They use meditation and seek an inner serenity, partly as a way of
coping with harsh external realities and partly for the benefits an inner
life offers. There is a stigma against daydreaming in our culture. It can
be a way of avoiding reality or a way of rehearsing for the future.
Fortunately, there is a connection between thoughts and feelings, so
emotions can be influenced via fantasies. Harry Truman said, "I have a
foxhole in my mind," meaning he had a place in his mind where he
could escape the explosive issues bombarding him from the external
To produce a desired feeling or mood: relaxation, elation,
nostalgia, greater awareness and concentration, and increased
motivation (see fantasies for achievement in chapter 14). 

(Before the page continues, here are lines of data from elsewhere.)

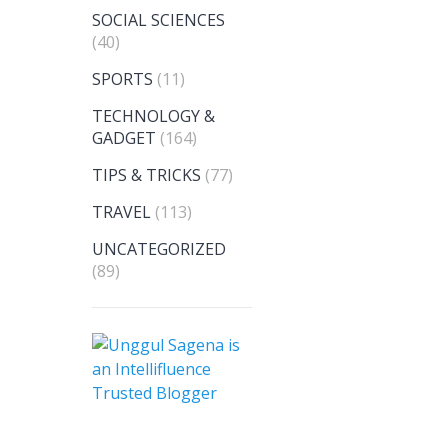
SOCIAL SCIENCES
(40)
SPORTS
(11)
TECHNOLOGY &
GADGET
(164)
TIPS & TRICKS
(77)
TRAVEL
(113)
UNCATEGORIZED
(89)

STEP ONE: Prepare the instructions for whatever feelings you
want to produce
Four methods of changing feelings are illustrated below: (1) a calm
scene, (2) self-monitoring for relaxation, (3) positive affirmation
statements for a positive mental attitude, and (4) elation and
expanded consciousness. 
A calm scene. All of us have memories of being somewhere and
feeling carefree, calm and happy. Imagining such a relaxed or pleasant
moment in your life can arouse calm or happy feelings. For relaxation,
it should be a scene in which you are inactive (it's hard to relax while
thinking of climbing a mountain or swimming a river). Examples: lying
in the warm sun on a beach or a boat, resting in front of a fireplace
and watching the flames, walking leisurely in a woods on a beautiful
fall day, sitting on a mountain top and looking at the lush, peaceful
valley below, or sitting in your room, looking out the window and
resting, just watching the world go by. Select a comfortable, peaceful,
pleasant scene that has special meaning for you. 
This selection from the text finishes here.